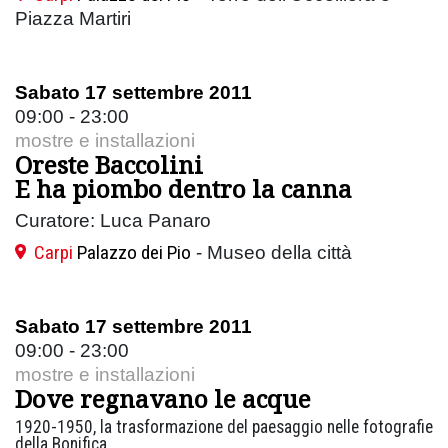
Piazza Martiri
Sabato 17 settembre 2011
09:00 - 23:00
mostre e installazioni
Oreste Baccolini
E ha piombo dentro la canna
Curatore: Luca Panaro
Carpi
Palazzo dei Pio
- Museo della città
Sabato 17 settembre 2011
09:00 - 23:00
mostre e installazioni
Dove regnavano le acque
1920-1950, la trasformazione del paesaggio nelle fotografie
della Bonifica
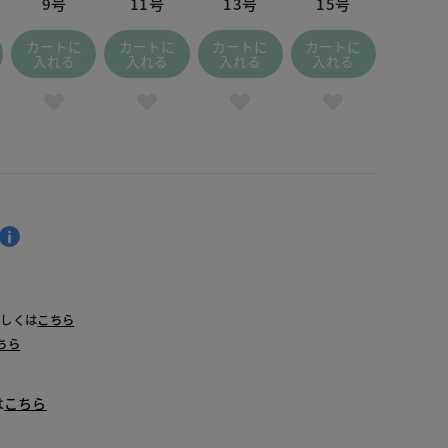
9号
11号
13号
15号
カートに
カートに
カートに
カートに
入れる
入れる
入れる
入れる
詳しくは
こちら
ちら
は
こちら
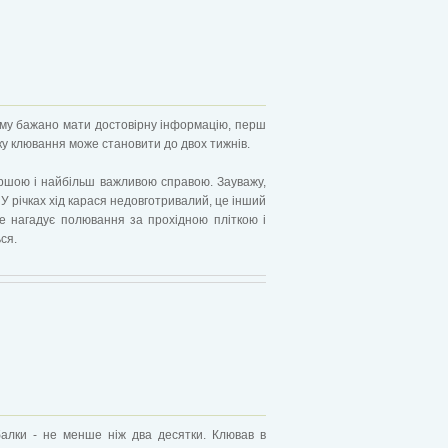
тому бажано мати достовірну інформацію, перш
тку клювання може становити до двох тижнів.
ершою і найбільш важливою справою. Зауважу,
 У річках хід карася недовготривалий, це інший
ьше нагадує полювання за прохідною пліткою і
ся.
алки - не менше ніж два десятки. Клював в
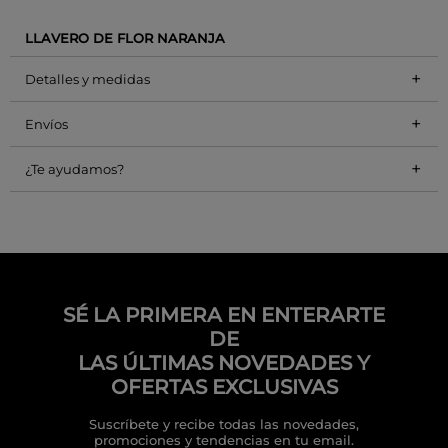
LLAVERO DE FLOR NARANJA
+
Detalles y medidas
+
Envíos
+
¿Te ayudamos?
SÉ LA PRIMERA EN ENTERARTE
DE
LAS ÚLTIMAS NOVEDADES Y
OFERTAS EXCLUSIVAS
Suscríbete y recibe todas las novedades,
promociones y tendencias en tu email.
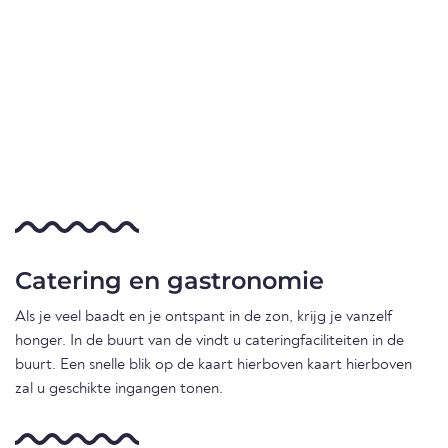
Catering en gastronomie
Als je veel baadt en je ontspant in de zon, krijg je vanzelf
honger. In de buurt van de vindt u cateringfaciliteiten in de
buurt. Een snelle blik op de kaart hierboven kaart hierboven
zal u geschikte ingangen tonen.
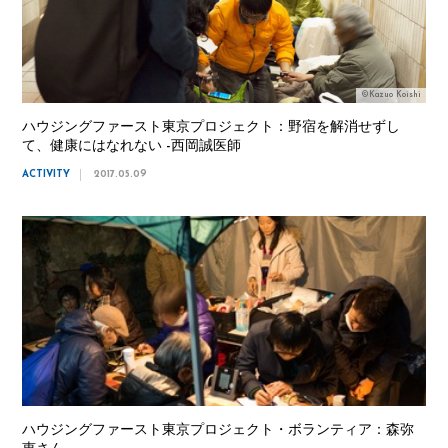
©Kazuo Koishi
ハウジングファースト東京プロジェクト：野宿を解消せずし
て、健康にはなれない -西岡誠医師
ACTIVITY
2017.05.09
ハウジングファースト東京プロジェクト・ボランティア：森弥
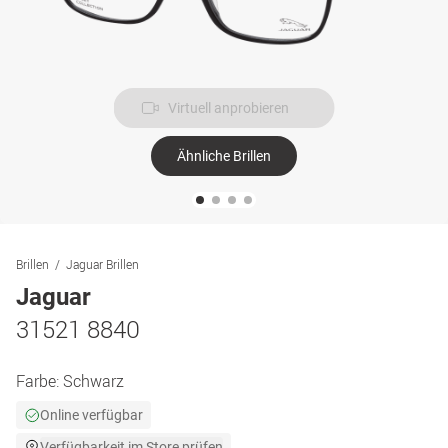
Virtuell anprobieren
Ähnliche Brillen
Brillen
Jaguar Brillen
Jaguar
31521 8840
Farbe:
Schwarz
Online verfügbar
Verfügbarkeit im Store prüfen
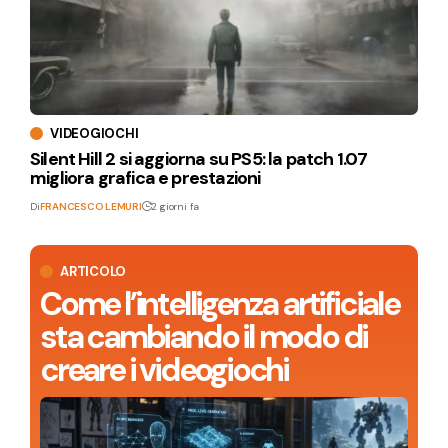
VIDEOGIOCHI
Silent Hill 2 si aggiorna su PS5: la patch 1.07
migliora grafica e prestazioni
Di
FRANCESCO LEMURI
2 giorni fa
ARTICOLO
Come l’intelligenza artificiale
sta cambiando il modo di
creare i videogiochi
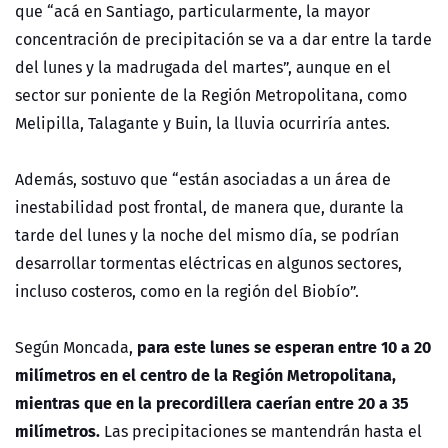
que “acá en Santiago, particularmente, la mayor
concentración de precipitación se va a dar entre la tarde
del lunes y la madrugada del martes”, aunque en el
sector sur poniente de la Región Metropolitana, como
Melipilla, Talagante y Buin, la lluvia ocurriría antes.
Además, sostuvo que “están asociadas a un área de
inestabilidad post frontal, de manera que, durante la
tarde del lunes y la noche del mismo día, se podrían
desarrollar tormentas eléctricas en algunos sectores,
incluso costeros, como en la región del Biobío”.
para este lunes se esperan entre 10 a 20
Según Moncada,
milímetros en el centro de la Región Metropolitana,
mientras que en la precordillera caerían entre 20 a 35
milímetros.
Las precipitaciones se mantendrán hasta el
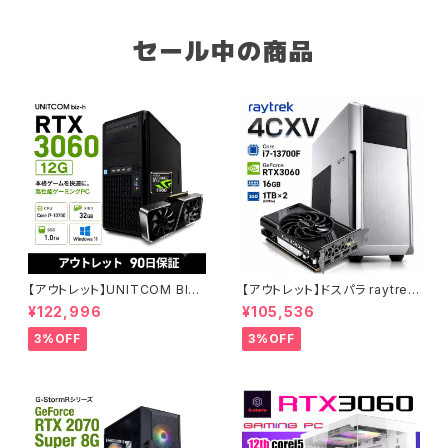
セール中の商品
【アウトレット】UNITCOM BIZ-
【アウトレット】ドスパラ raytrek
H RTX 3060 Core i7-1070
4CXV RTX3060 Core i7-13
¥122,996
¥105,536
0 メモリ32GB SSD1TB ゲーミ
700F メモリ16GB SSD1TBx2
ングPC アウトレット プロ仕様 9
クリエイターPC 1点限り 90日
3%OFF
3%OFF
0日保証
保証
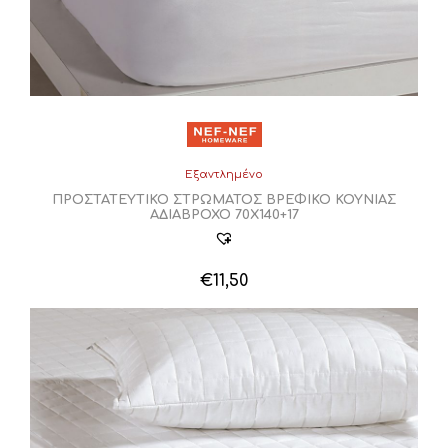
Εξαντλημένο
ΠΡΟΣΤΑΤΕΥΤΙΚΟ ΣΤΡΩΜΑΤΟΣ ΒΡΕΦΙΚΟ ΚΟΥΝΙΑΣ
ΑΔΙΑΒΡΟΧΟ 70Χ140+17
€
11,50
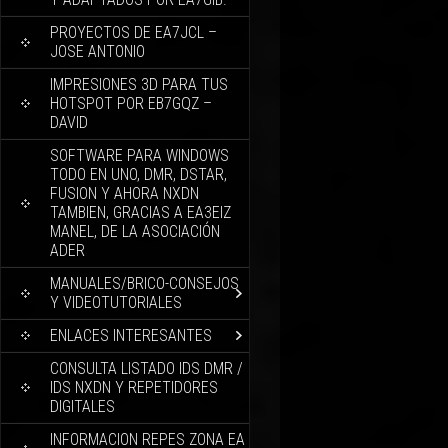
PROYECTOS DE EA7JCL –
JOSE ANTONIO
IMPRESIONES 3D PARA TUS
HOTSPOT POR EB7GQZ –
DAVID
SOFTWARE PARA WINDOWS
TODO EN UNO, DMR, DSTAR,
FUSION Y AHORA NXDN
TAMBIEN, GRACIAS A EA3EIZ
MANEL, DE LA ASOCIACIÓN
ADER
MANUALES/BRICO-CONSEJOS
Y VIDEOTUTORIALES
ENLACES INTERESANTES
CONSULTA LISTADO IDS DMR /
IDS NXDN Y REPETIDORES
DIGITALES
INFORMACION REPES ZONA EA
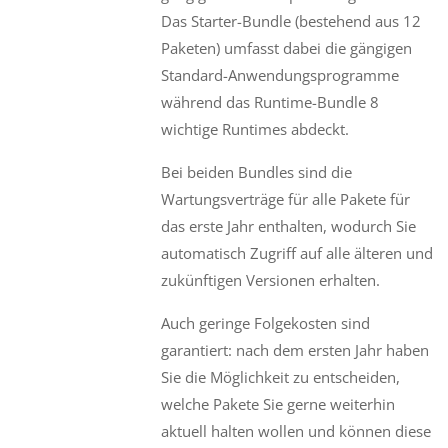
Das Starter-Bundle (bestehend aus 12
Paketen) umfasst dabei die gängigen
Standard-Anwendungsprogramme
während das Runtime-Bundle 8
wichtige Runtimes abdeckt.
Bei beiden Bundles sind die
Wartungsverträge für alle Pakete für
das erste Jahr enthalten, wodurch Sie
automatisch Zugriff auf alle älteren und
zukünftigen Versionen erhalten.
Auch geringe Folgekosten sind
garantiert: nach dem ersten Jahr haben
Sie die Möglichkeit zu entscheiden,
welche Pakete Sie gerne weiterhin
aktuell halten wollen und können diese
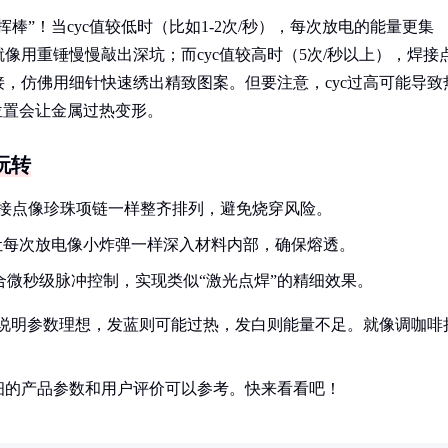
棒”！当cyc值较低时（比如1-2次/秒），每次放电的能量更集
像用重锤慢慢敲出深坑；而cyc值较高时（5次/秒以上），焊接
，仿佛用细针快速绣出精致图案。但要注意，cyc过高可能导致
位置会让金属过热变形。
玩转
，让焊接点像珍珠项链一样整齐排列，避免烧穿风险。
压，让每次放电像小炸弹一样深入材料内部，确保熔透。
，配合微秒级脉冲控制，实现类似“激光点焊”的精细效果。
色说明参数理想，发蓝则可能过热，发白则能量不足。就像调咖啡
细的产品参数和用户评价可以参考。快来看看吧！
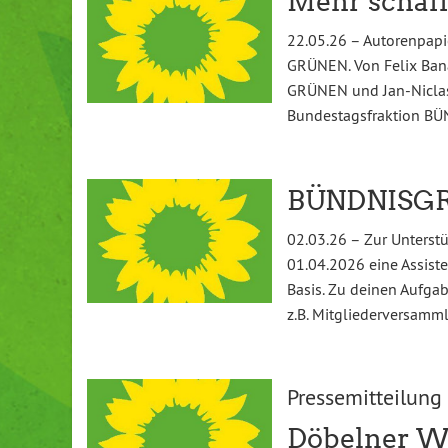
Mehr schaff
22.05.26 – Autorenpap
GRÜNEN. Von Felix Ban
GRÜNEN und Jan-Niclas
Bundestagsfraktion BÜ
BÜNDNISGRÜ
02.03.26 – Zur Unterstu
01.04.2026 eine Assiste
Basis. Zu deinen Aufga
z.B. Mitgliederversam
Pressemitteilung
Döbelner W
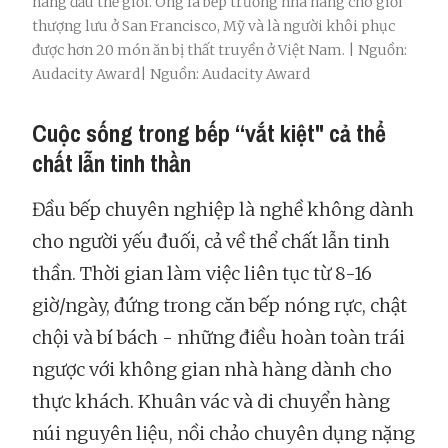
hàng đầu thế giới. Ông là bếp trưởng nhà hàng cho giới
thượng lưu ở San Francisco, Mỹ và là người khôi phục
được hơn 20 món ăn bị thất truyền ở Việt Nam. | Nguồn:
Audacity Award| Nguồn: Audacity Award
Cuộc sống trong bếp “vắt kiệt" cả thể
chất lẫn tinh thần
Đầu bếp chuyên nghiệp là nghề không dành
cho người yếu đuối, cả về thể chất lẫn tinh
thần. Thời gian làm việc liên tục từ 8-16
giờ/ngày, đứng trong căn bếp nóng rực, chật
chội và bí bách - những điều hoàn toàn trái
ngược với không gian nhà hàng dành cho
thực khách. Khuân vác và di chuyển hàng
núi nguyên liệu, nồi chảo chuyên dụng nặng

......

=== WHAT IS REQUIRED ===
Your job is to repeat the data exactly, leaving each picture out.

=== YOUR SOLUTION ===
Piazza Martiri
Sabato 17 settembre 2011
09:00 - 23:00
mostre e installazioni
Oreste Baccolini
E ha piombo dentro la canna
Curatore: Luca Panaro
Carpi
Palazzo dei Pio
- Museo della città
Sabato 17 settembre 2011
09:00 - 23:00
mostre e installazioni
Dove regnavano le acque
1920-1950, la trasformazione del paesaggio nelle fotografie
della Bonifica
9号
11号
13号
15号
カートに
カートに
カートに
カートに
入れる
入れる
入れる
入れる
詳しくは
こちら
ちら
は
こちら
тому бажано мати достовірну інформацію, перш
тку клювання може становити до двох тижнів.
ершою і найбільш важливою справою. Зауважу,
 У річках хід карася недовготривалий, це інший
ьше нагадує полювання за прохідною пліткою і
ся.
алки - не менше ніж два десятки. Клював в
LLAVERO DE FLOR NARANJA
+
Detalles y medidas
+
Envíos
+
¿Te ayudamos?
SÉ LA PRIMERA EN ENTERARTE
DE
LAS ÚLTIMAS NOVEDADES Y
OFERTAS EXCLUSIVAS
Suscríbete y recibe todas las novedades,
promociones y tendencias en tu email.
Catering en gastronomie
Als je veel baadt en je ontspant in de zon, krijg je vanzelf
honger. In de buurt van de vindt u cateringfaciliteiten in de
buurt. Een snelle blik op de kaart hierboven kaart hierboven
zal u geschikte ingangen tonen.
©Kazuo Koishi
ハウジングファースト東京プロジェクト：野宿を解消せずし
て、健康にはなれない -西岡誠医師
ACTIVITY
2017.05.09
ハウジングファースト東京プロジェクト・ボランティア：森弥
Virtuell anprobieren
Ähnliche Brillen
Brillen
Jaguar Brillen
Jaguar
31521 8840
Farbe:
Schwarz
Online verfügbar
Verfügbarkeit im Store prüfen
VIDEOGIOCHI
Silent Hill 2 si aggiorna su PS5: la patch 1.07
migliora grafica e prestazioni
Di
FRANCESCO LEMURI
2 giorni fa
ARTICOLO
Come l’intelligenza artificiale
sta cambiando il modo di
creare i videogiochi
que “acá en Santiago, particularmente, la mayor
concentración de precipitación se va a dar entre la tarde
del lunes y la madrugada del martes”, aunque en el
sector sur poniente de la Región Metropolitana, como
Melipilla, Talagante y Buin, la lluvia ocurriría antes.
Además, sostuvo que “están asociadas a un área de
inestabilidad post frontal, de manera que, durante la
tarde del lunes y la noche del mismo día, se podrían
desarrollar tormentas eléctricas en algunos sectores,
incluso costeros, como en la región del Biobío”.
para este lunes se esperan entre 10 a 20
Según Moncada,
milímetros en el centro de la Región Metropolitana,
mientras que en la precordillera caerían entre 20 a 35
milímetros.
Las precipitaciones se mantendrán hasta el
セール中の商品
【アウトレット】UNITCOM BIZ-
【アウトレット】ドスパラ raytrek
H RTX 3060 Core i7-1070
4CXV RTX3060 Core i7-13
¥122,996
¥105,536
0 メモリ32GB SSD1TB ゲーミ
700F メモリ16GB SSD1TBx2
ングPC アウトレット プロ仕様 9
クリエイターPC 1点限り 90日
3%OFF
3%OFF
0日保証
保証
Εξαντλημένο
ΠΡΟΣΤΑΤΕΥΤΙΚΟ ΣΤΡΩΜΑΤΟΣ ΒΡΕΦΙΚΟ ΚΟΥΝΙΑΣ
ΑΔΙΑΒΡΟΧΟ 70Χ140+17
€
11,50
PROYECTOS DE EA7JCL –
JOSE ANTONIO
IMPRESIONES 3D PARA TUS
HOTSPOT POR EB7GQZ –
DAVID
SOFTWARE PARA WINDOWS
TODO EN UNO, DMR, DSTAR,
FUSION Y AHORA NXDN
TAMBIEN, GRACIAS A EA3EIZ
MANEL, DE LA ASOCIACIÓN
ADER
MANUALES/BRICO-CONSEJOS
Y VIDEOTUTORIALES
ENLACES INTERESANTES
CONSULTA LISTADO IDS DMR /
IDS NXDN Y REPETIDORES
DIGITALES
INFORMACION REPES ZONA EA
Das Starter-Bundle (bestehend aus 12
Paketen) umfasst dabei die gängigen
Standard-Anwendungsprogramme
während das Runtime-Bundle 8
wichtige Runtimes abdeckt.
Bei beiden Bundles sind die
Wartungsverträge für alle Pakete für
das erste Jahr enthalten, wodurch Sie
automatisch Zugriff auf alle älteren und
zukünftigen Versionen erhalten.
Auch geringe Folgekosten sind
garantiert: nach dem ersten Jahr haben
Sie die Möglichkeit zu entscheiden,
welche Pakete Sie gerne weiterhin
aktuell halten wollen und können diese
棒”！当cyc值较低时（比如1-2次/秒），每次放电的能量更集
像用重锤慢慢敲出深坑；而cyc值较高时（5次/秒以上），焊接
，仿佛用细针快速绣出精致图案。但要注意，cyc过高可能导致
位置会让金属过热变形。
玩转
，让焊接点像珍珠项链一样整齐排列，避免烧穿风险。
压，让每次放电像小炸弹一样深入材料内部，确保熔透。
，配合微秒级脉冲控制，实现类似“激光点焊”的精细效果。
色说明参数理想，发蓝则可能过热，发白则能量不足。就像调咖啡
细的产品参数和用户评价可以参考。快来看看吧！
Mehr schaff
22.05.26 – Autorenpap
GRÜNEN. Von Felix Ban
GRÜNEN und Jan-Niclas
Bundestagsfraktion BÜ
BÜNDNISGRÜ
02.03.26 – Zur Unterstu
01.04.2026 eine Assiste
Basis. Zu deinen Aufga
z.B. Mitgliederversam
Pressemitteilung
Döbelner W
hàng đầu thế giới. Ông là bếp trưởng nhà hàng cho giới
thượng lưu ở San Francisco, Mỹ và là người khôi phục
được hơn 20 món ăn bị thất truyền ở Việt Nam. | Nguồn:
Audacity Award| Nguồn: Audacity Award
Cuộc sống trong bếp “vắt kiệt" cả thể
chất lẫn tinh thần
Đầu bếp chuyên nghiệp là nghề không dành
cho người yếu đuối, cả về thể chất lẫn tinh
thần. Thời gian làm việc liên tục từ 8-16
giờ/ngày, đứng trong căn bếp nóng rực, chật
chội và bí bách - những điều hoàn toàn trái
ngược với không gian nhà hàng dành cho
thực khách. Khuân vác và di chuyển hàng
núi nguyên liệu, nồi chảo chuyên dụng nặng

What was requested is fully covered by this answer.